Dr. Aishwarya Prasad, Dr Dilip chandar, Dr.N. Ramya, Dr. Udhaya Shankar


Large Retrosternal goiter is a challenge to the Anaesthesiologist and surgeon.We hereby report the successful Anaesthetic management of a 65 year old female patient with massive Retrosternal goiter with severe Intrathoracic tracheal narrowing scheduled for total Thyroidectomy.

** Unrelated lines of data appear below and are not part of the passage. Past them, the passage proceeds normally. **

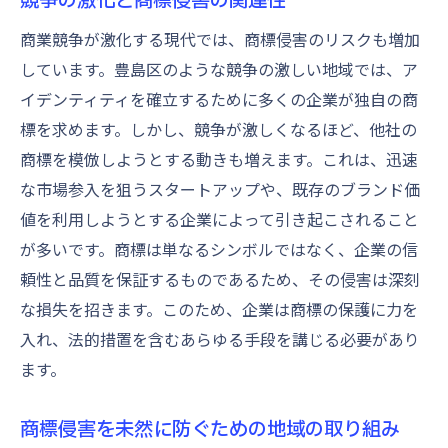
商業競争が激化する現代では、商標侵害のリスクも増加
しています。豊島区のような競争の激しい地域では、ア
イデンティティを確立するために多くの企業が独自の商
標を求めます。しかし、競争が激しくなるほど、他社の
商標を模倣しようとする動きも増えます。これは、迅速
な市場参入を狙うスタートアップや、既存のブランド価
値を利用しようとする企業によって引き起こされること
が多いです。商標は単なるシンボルではなく、企業の信
頼性と品質を保証するものであるため、その侵害は深刻
な損失を招きます。このため、企業は商標の保護に力を
入れ、法的措置を含むあらゆる手段を講じる必要があり
ます。
商標侵害を未然に防ぐための地域の取り組み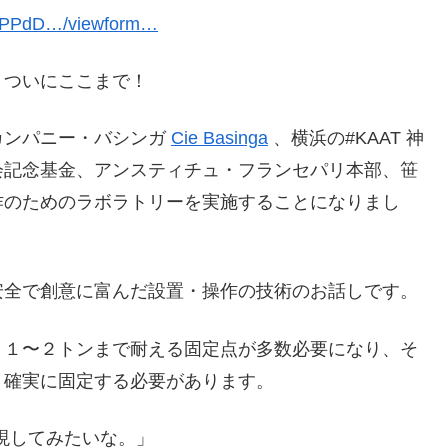
9KPPdD…/viewform…
、ついにここまで！
カンパニー・バシンガ
Cie Basinga
、横浜の#KAAT 神
会記念基金、アンスティチュ・フランセパリ本部、笹
作のためのラボラトリーを実施することになりまし
安全で創意に富んだ設置・操作の技術のお話しです。
、１〜２トンまで耐える固定点が多数必要になり、そ
、確実に固定する必要があります。
実現してみたいな。」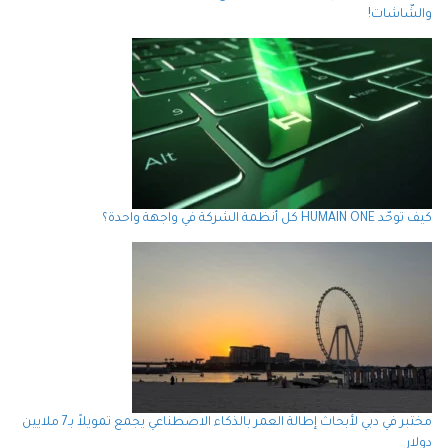
والشّاشات!
كيف توحّد HUMAIN ONE كل أنظمة الشركة في واجهة واحدة؟
مختبر في دبي لأبحاث إطالة العمر بالذكاء الاصطناعي يجمع تمويلاً بـ7 ملايين
دولار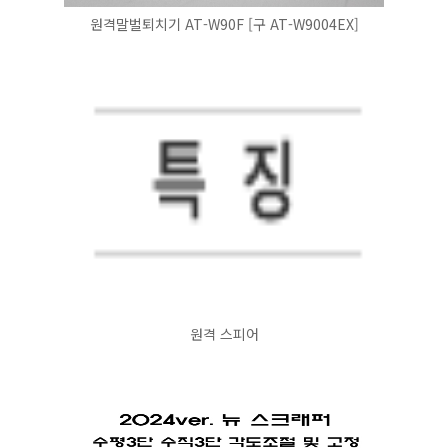
원격말벌퇴치기 AT-W90F [구 AT-W9004EX]
원격 스피어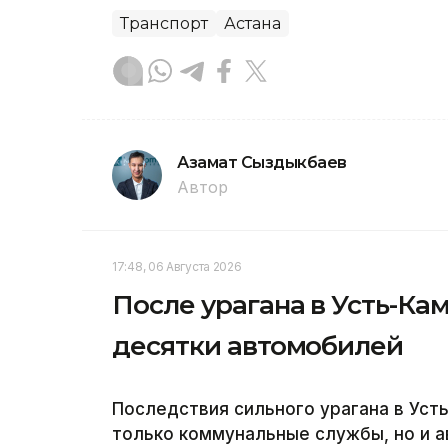
Транспорт
Астана
Азамат Сыздыкбаев
Автор
17:48, 06 Августа 2026
После урагана в Усть-К
десятки автомобилей
Последствия сильного урагана в Ус
только коммунальные службы, но и а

A 65 year old femalecomplained of progressively enlarged anterior neck swelling for the past 30 years associated dyspnea on lying down and dysphagia .she was clinically and biochemically euthyroid and had no other comorbidities. On clinical examination, the Patient was found to have a right side tracheal deviation which was confirmed on chest radiograph film.the swelling was larger in size on left side of the neck, lower border of the swelling not palpable, a dull note was felt on percussion over the manubrium sternum and there was no palpable neck lymph nodes. Pemberton’s sign was negative. N o visible /engorged veins were seen on the face ,neck and chest.
Ultrasound examination of the neck showed left lobe with multiple large cystic nodules and right lobe with large colloid goiter 4*22 mm with a comet tail artifact. CT show of thyroid nodules on both sides, tracheal compression and tracheal deviation to the right.
Electrocardiography(ECG) and pulmonary function tests within the normal limits and indirect laryngoscope showed normal structure and function of the vocal cords.
The patient was reviewed by an cardiothoracic surgeon. A high risk consent was taken explaining all possible intraoperative and postoperative complications. A preoperative fasting of six hours for solid food and 2 hours of clear fluid was followed.
Patient premedicated with proton pump inhibitors and benzodiazepines day before surgery. On the day of surgery patient premedicated with intramuscular glycopyrollate 0.4 mg as an antisialagogue and nebulized with 4% lignocaine 6 ml .Superior laryngeal nerve block given with 2 % lignocaine with 3 ml on each side and 10 % lignocaine puffs given and prepared for awake flexible fiberoptic intubation .No sedative medication given.
The left radial artery cannulated under local anaesthesia and the patient was put on American society of anaesthesiologist standard monitoring. Awake FOI was perfomed and once glottic structure were identified 2 % lignocaine was sprayed directly onto the glottis inlet .tracheal intubation done with 6.5 cuffed flexometallic tube followed by administration of propofol(100 mg IV) and sevoflurane at minimum alveolar concemtration of 1.0 after intubation. Intravenous Atracurium 25 mg IV given.kocher’s collar skin crease incision was made and a midline vertical incision over the sternum.retrosternal extension was identified and excised.No intraoperative complications. Patient shifted to RICU for elective mechanical ventilation .Patient was extubated after negative cuff leak test to rule out tracheomalacia on postoperative day 1. NO postoperative complications.


A comprehensive history ,a thorough clinical examination preoperative planning and a close working relationship among multidisciplinary medical teams were prerequisite for successful delivery of anaesthesia and uneventful recovery of this patient.


– Retrosternal Goitre, Thyroidectomy, Sternotomy, Awake Fiberoptic Intubation.